Jagoan Panahan Tradisional, Siswa SD Musix Ini Raih Prestasi Nasional dalam 4 Bulan

www.majelistabligh.id -

Siapa sangka, di usia yang masih sangat belia dan bertubuh mungil, seorang siswa kelas 2A/Al-Quddus dari SD Muhammadiyah 6 Gadung Surabaya (SD Musix), Isa Karim Anshorullah, mampu mencuri perhatian publik melalui prestasinya dalam olahraga panahan tradisional.

Dalam kurun waktu hanya empat bulan terakhir, Isa mencatatkan sejumlah capaian luar biasa di berbagai kompetisi, baik di tingkat lokal, provinsi, hingga nasional.

Isa memulai kiprahnya di dunia panahan dengan penuh semangat. Didampingi orang tua dan pelatihnya, ia rutin menjalani latihan tiga kali dalam seminggu, setiap hari Selasa, Jumat, dan Ahad setelah pulang sekolah.

Konsistensinya dalam berlatih ini terbukti membuahkan hasil manis.
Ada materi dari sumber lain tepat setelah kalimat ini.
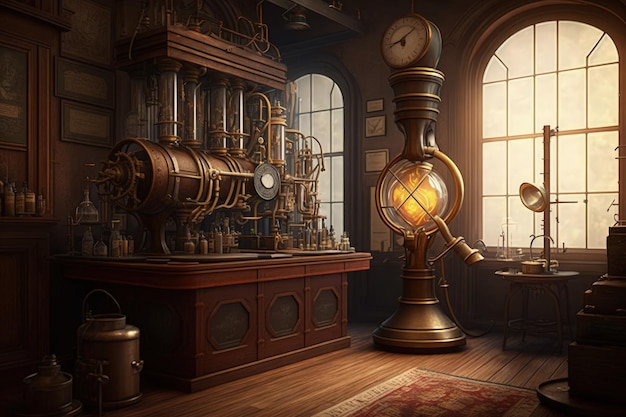 Locate an element on the screen. This screenshot has height=417, width=626. window is located at coordinates (510, 111), (332, 116). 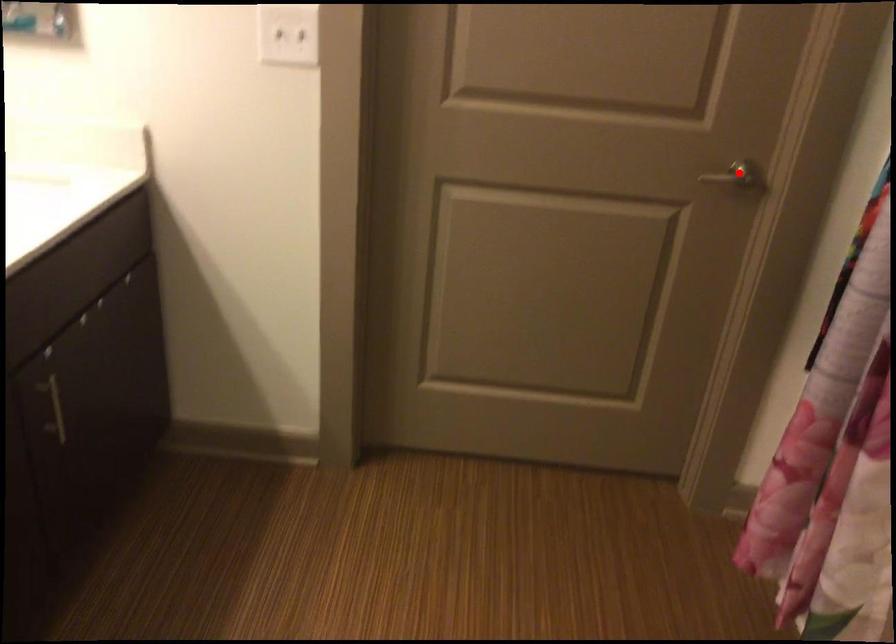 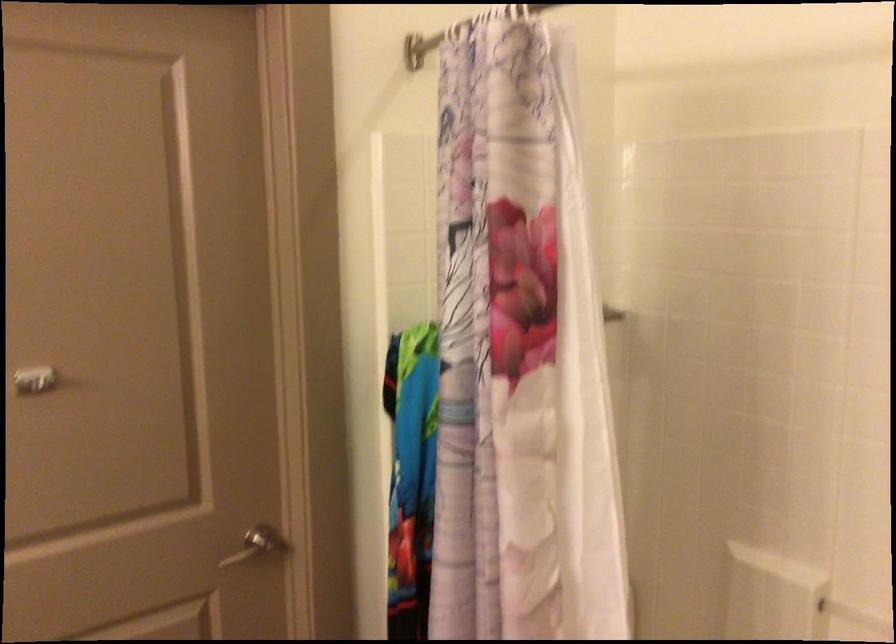 The point at the highlighted location is marked in the first image. Where is the corresponding point in the second image?

(257, 545) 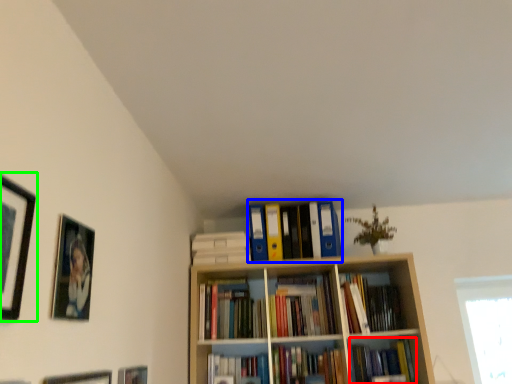 Question: Which object is positioned closest to book (highlighted by a red box)? Select from book (highlighted by a blue box) and picture frame (highlighted by a green box).

Choices:
 (A) book
 (B) picture frame

Answer: (A) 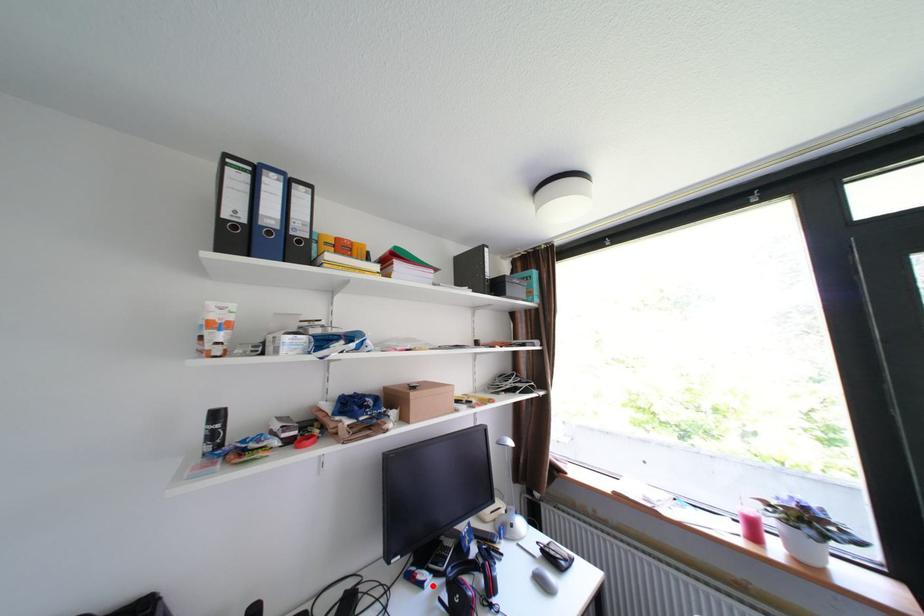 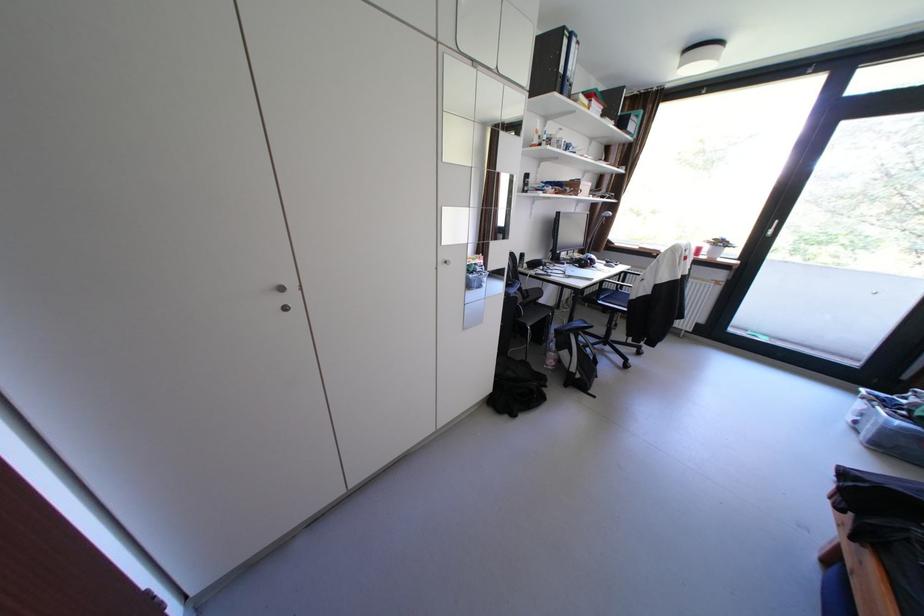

Meski masih duduk di bangku kelas dua sekolah dasar, Isa mampu bersaing dengan atlet-atlet cilik lain dari berbagai daerah.

Isa Karim Anshorullah malang 1 Mei harapan 3 di Malang. foto: ist

Puncak pencapaian Isa sejauh ini terjadi pada National Archery Competition FMM Series 3 2025 yang diselenggarakan oleh Federasi Seni Panahan Tradisional Indonesia (FESPATI) di Mojokerto pada 16 Februari 2025.

Dalam ajang bergengsi tersebut, Isa sukses meraih Juara Harapan 1 untuk kategori U9 Putra Pemula. Kemenangan ini menjadi tonggak penting dalam perjalanan karier olahraganya.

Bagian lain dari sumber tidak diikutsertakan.